Exercise goal —
Please return every line in the entries below with the word "Community" in it.

[Document understanding data]
┄┄┄┄┄┄

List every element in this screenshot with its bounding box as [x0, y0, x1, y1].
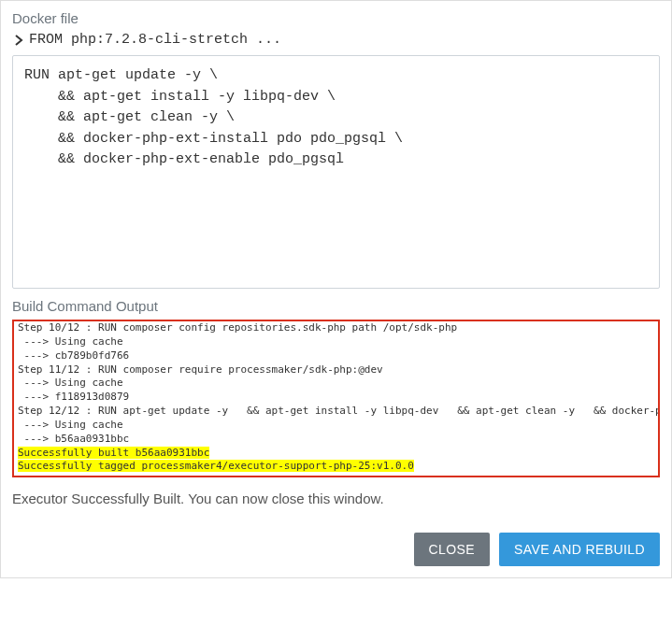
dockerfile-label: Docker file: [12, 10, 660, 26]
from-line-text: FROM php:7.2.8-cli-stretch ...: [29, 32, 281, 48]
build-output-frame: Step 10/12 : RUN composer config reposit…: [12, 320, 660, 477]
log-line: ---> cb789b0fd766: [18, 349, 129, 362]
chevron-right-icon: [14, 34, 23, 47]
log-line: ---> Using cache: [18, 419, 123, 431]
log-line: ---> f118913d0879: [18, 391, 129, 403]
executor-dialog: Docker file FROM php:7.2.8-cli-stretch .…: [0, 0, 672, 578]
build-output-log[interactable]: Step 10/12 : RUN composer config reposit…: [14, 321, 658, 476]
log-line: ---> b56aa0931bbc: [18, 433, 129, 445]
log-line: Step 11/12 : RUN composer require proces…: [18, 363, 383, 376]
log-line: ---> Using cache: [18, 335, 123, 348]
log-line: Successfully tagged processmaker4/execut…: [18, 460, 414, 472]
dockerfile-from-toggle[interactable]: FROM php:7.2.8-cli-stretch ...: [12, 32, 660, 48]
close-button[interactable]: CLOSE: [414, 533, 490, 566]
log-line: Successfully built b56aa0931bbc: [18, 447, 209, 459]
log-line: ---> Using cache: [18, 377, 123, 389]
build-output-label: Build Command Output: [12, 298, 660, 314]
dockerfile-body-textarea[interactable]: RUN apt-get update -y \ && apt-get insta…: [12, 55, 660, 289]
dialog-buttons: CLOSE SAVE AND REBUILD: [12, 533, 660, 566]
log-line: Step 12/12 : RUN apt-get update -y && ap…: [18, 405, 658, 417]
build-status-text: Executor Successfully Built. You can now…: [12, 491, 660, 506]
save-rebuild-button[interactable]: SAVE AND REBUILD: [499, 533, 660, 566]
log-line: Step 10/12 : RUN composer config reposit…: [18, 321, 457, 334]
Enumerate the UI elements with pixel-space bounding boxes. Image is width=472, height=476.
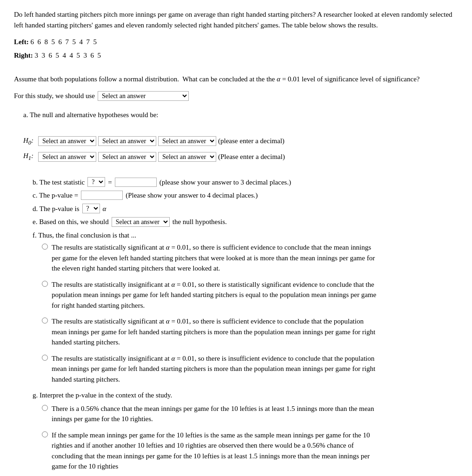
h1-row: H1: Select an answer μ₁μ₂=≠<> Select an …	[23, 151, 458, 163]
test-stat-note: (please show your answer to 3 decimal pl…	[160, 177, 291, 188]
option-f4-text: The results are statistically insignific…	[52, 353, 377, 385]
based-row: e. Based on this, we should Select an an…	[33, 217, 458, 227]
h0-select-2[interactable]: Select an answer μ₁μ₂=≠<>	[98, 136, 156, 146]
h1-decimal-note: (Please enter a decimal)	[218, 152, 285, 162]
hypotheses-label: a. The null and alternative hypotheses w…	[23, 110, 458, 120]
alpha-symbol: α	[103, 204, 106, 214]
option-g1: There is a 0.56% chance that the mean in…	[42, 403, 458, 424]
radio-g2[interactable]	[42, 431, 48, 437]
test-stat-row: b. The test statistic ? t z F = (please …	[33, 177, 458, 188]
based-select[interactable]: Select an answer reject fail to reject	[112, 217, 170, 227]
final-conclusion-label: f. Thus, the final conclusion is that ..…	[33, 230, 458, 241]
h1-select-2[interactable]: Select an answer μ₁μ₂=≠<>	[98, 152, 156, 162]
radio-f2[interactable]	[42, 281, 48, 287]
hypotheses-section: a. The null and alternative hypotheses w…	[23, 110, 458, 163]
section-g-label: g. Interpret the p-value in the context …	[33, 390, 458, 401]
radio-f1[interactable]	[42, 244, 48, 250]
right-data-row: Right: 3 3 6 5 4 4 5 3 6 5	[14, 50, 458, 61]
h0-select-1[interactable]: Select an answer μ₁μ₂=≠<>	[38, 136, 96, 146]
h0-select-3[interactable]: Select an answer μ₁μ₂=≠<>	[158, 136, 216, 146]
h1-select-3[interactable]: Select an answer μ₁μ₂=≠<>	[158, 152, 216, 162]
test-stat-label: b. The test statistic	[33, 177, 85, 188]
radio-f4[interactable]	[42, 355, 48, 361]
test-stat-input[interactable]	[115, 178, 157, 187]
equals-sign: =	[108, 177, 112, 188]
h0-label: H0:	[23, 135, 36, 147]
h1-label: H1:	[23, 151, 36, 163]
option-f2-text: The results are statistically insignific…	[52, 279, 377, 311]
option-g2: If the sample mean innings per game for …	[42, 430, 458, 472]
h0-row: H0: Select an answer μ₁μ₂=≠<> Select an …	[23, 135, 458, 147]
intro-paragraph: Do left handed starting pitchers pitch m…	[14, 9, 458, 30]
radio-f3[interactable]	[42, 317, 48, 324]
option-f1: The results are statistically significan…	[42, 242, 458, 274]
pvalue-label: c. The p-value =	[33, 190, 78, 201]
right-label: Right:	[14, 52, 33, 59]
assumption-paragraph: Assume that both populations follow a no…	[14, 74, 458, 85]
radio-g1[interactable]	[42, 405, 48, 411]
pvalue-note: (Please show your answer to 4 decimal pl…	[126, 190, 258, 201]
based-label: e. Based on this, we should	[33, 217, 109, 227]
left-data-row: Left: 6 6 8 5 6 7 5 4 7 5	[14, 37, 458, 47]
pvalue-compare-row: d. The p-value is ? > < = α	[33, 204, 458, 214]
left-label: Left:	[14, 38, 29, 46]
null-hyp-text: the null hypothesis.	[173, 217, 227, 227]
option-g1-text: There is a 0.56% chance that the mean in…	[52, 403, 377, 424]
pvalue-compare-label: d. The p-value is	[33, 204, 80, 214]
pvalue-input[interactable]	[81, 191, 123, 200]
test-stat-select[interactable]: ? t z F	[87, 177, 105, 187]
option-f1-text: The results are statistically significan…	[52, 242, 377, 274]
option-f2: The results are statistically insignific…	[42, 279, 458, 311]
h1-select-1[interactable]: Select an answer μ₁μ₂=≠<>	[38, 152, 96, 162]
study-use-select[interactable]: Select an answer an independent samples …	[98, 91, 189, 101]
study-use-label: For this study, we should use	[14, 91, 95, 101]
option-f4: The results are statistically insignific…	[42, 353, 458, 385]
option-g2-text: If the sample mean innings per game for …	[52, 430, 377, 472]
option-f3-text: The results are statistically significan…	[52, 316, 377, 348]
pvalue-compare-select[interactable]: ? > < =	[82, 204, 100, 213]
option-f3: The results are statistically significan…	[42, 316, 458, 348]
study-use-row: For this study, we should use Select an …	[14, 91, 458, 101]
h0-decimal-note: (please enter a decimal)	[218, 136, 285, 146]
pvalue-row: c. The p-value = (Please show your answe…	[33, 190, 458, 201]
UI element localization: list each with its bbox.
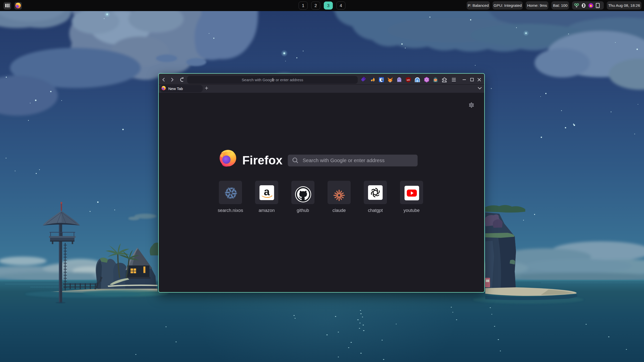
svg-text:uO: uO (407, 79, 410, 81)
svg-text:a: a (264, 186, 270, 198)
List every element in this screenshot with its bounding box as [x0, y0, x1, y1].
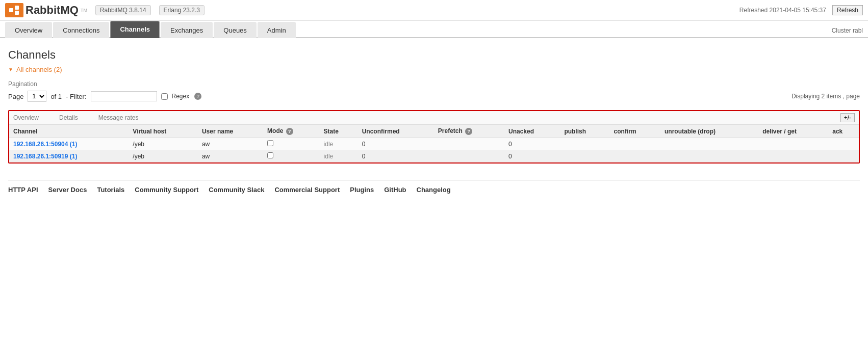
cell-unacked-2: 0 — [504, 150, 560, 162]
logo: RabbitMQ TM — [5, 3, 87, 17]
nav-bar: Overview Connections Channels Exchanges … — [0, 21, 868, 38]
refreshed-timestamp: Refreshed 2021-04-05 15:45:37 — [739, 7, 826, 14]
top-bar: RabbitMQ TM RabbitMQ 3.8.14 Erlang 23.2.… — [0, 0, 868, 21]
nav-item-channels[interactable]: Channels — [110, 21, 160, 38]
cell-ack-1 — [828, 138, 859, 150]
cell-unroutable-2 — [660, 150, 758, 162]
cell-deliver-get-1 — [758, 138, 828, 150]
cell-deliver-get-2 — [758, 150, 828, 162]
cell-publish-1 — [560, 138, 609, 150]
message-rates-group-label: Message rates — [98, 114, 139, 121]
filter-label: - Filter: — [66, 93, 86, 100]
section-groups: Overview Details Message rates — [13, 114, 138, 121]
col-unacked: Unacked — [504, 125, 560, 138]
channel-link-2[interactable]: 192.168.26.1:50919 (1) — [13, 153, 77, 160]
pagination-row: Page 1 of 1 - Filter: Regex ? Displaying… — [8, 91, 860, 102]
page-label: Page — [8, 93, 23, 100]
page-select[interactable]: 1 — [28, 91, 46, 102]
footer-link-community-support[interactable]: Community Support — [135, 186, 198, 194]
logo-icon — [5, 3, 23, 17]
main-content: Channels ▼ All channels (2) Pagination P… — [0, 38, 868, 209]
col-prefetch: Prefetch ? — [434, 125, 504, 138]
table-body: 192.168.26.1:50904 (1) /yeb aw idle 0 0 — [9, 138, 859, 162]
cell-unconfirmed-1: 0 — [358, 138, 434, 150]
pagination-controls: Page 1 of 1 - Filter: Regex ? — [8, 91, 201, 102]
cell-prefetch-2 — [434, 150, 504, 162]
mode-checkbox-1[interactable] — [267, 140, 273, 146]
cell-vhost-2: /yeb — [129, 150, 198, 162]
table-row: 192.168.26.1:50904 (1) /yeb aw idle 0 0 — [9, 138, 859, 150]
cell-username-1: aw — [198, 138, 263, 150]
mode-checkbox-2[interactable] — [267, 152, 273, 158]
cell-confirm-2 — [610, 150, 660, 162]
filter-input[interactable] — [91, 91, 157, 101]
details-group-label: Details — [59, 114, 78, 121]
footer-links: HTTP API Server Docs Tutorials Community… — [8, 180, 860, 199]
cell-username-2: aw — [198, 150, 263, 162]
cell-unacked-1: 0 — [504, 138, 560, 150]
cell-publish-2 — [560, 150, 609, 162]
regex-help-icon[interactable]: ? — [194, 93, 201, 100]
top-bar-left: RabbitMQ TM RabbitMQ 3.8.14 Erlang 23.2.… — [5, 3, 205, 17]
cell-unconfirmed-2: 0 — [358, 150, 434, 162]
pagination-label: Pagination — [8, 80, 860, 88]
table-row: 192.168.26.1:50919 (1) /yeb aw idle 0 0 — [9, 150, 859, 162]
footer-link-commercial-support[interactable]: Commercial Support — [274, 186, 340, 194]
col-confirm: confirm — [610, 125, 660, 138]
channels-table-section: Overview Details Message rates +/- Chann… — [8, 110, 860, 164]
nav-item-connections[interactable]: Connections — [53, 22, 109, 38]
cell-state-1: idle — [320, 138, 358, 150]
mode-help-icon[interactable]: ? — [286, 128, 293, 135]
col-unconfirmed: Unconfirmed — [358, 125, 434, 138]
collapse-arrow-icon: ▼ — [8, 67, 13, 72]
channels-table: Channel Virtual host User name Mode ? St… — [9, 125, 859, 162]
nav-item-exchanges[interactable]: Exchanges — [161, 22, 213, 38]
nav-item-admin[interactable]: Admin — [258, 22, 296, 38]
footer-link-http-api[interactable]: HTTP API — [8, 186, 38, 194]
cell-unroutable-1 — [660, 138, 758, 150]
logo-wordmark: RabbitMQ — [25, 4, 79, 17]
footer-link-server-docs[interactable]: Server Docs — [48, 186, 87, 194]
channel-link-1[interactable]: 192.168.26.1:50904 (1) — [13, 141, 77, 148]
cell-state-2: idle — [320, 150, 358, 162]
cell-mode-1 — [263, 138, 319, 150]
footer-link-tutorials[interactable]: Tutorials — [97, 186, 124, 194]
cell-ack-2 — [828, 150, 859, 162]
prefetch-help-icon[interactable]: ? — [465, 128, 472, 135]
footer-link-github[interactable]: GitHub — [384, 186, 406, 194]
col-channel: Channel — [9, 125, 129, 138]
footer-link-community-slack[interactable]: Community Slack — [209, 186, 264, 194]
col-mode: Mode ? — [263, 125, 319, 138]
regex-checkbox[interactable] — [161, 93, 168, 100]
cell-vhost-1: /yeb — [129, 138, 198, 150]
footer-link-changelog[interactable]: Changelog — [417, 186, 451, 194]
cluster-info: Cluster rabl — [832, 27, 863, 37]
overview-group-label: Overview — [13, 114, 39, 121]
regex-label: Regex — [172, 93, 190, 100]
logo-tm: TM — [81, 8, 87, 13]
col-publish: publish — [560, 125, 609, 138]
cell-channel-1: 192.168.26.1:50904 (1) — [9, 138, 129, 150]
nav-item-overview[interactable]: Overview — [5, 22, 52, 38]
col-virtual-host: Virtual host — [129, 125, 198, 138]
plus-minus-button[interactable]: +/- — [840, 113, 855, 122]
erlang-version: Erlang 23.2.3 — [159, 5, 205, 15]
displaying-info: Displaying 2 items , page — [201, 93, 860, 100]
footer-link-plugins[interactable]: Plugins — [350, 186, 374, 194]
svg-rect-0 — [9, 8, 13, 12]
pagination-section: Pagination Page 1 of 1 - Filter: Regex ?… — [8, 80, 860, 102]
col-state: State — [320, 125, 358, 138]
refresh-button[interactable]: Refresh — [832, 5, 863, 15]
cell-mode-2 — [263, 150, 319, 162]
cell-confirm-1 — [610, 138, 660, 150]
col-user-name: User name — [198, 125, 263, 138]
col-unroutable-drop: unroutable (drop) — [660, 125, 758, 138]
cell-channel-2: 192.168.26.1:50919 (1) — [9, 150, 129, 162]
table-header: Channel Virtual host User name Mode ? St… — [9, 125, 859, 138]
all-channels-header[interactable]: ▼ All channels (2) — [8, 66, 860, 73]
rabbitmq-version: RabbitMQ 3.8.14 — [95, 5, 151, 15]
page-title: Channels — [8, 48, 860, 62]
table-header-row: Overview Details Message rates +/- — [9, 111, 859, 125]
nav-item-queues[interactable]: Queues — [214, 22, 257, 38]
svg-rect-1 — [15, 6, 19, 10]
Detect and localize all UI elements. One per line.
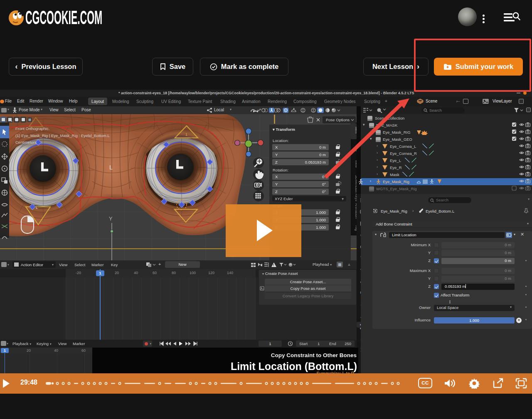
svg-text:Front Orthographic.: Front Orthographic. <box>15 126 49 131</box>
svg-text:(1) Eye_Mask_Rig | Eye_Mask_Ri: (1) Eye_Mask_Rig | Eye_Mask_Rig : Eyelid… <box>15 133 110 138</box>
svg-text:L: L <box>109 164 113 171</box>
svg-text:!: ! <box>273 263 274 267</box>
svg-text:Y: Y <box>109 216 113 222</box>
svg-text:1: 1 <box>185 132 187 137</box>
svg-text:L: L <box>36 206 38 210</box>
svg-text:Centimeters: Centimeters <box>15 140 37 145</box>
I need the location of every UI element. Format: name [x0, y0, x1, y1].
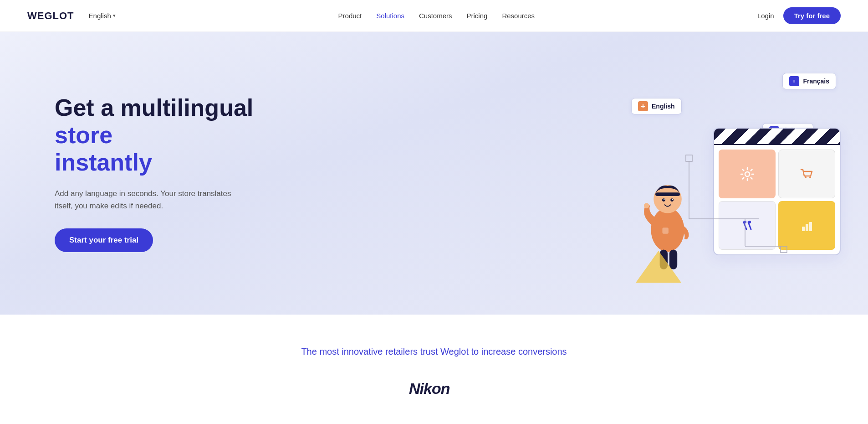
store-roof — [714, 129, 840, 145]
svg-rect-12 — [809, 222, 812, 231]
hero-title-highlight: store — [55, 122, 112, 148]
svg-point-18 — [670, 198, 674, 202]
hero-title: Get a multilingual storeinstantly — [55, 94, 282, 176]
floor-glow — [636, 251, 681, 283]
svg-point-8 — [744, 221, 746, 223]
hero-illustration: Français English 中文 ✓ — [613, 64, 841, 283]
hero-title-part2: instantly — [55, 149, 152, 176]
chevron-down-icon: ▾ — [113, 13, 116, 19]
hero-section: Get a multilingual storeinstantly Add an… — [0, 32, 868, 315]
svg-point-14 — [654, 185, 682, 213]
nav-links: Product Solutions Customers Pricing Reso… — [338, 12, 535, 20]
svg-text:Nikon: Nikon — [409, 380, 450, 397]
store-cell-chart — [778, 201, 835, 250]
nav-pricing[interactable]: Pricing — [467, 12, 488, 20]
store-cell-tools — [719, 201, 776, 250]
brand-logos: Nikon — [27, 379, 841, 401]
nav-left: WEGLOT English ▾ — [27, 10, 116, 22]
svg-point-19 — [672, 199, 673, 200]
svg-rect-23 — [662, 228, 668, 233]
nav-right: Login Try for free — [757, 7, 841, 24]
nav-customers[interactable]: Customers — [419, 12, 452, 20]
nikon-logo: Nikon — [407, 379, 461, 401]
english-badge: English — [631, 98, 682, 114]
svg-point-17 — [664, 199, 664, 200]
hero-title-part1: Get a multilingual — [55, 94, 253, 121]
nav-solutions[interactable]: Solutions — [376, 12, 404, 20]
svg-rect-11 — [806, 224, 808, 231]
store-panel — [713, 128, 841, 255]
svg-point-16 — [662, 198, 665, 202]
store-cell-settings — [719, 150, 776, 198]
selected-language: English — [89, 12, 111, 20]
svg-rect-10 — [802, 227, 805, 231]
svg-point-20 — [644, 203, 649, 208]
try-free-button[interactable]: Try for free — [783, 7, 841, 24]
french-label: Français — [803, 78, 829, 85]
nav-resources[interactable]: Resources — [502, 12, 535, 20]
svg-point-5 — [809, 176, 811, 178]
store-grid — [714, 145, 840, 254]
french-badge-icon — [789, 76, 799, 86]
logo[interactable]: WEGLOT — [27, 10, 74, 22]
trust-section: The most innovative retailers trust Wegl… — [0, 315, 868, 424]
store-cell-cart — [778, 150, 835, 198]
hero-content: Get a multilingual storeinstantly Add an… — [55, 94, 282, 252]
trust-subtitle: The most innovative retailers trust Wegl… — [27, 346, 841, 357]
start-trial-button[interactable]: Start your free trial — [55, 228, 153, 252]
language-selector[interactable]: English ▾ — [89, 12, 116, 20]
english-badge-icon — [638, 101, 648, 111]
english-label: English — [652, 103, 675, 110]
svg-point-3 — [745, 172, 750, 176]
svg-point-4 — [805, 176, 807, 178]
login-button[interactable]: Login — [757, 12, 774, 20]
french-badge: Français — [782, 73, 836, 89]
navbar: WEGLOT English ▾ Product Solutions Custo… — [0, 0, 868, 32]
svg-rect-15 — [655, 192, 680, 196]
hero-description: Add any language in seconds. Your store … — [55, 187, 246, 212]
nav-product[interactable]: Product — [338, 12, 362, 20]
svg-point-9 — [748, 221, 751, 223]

┄┄┄┄┄┄

Solution —
footer-link-community-support[interactable]: Community Support — [135, 186, 198, 194]
footer-links: HTTP API Server Docs Tutorials Community… — [8, 180, 860, 199]
footer-link-community-slack[interactable]: Community Slack — [209, 186, 264, 194]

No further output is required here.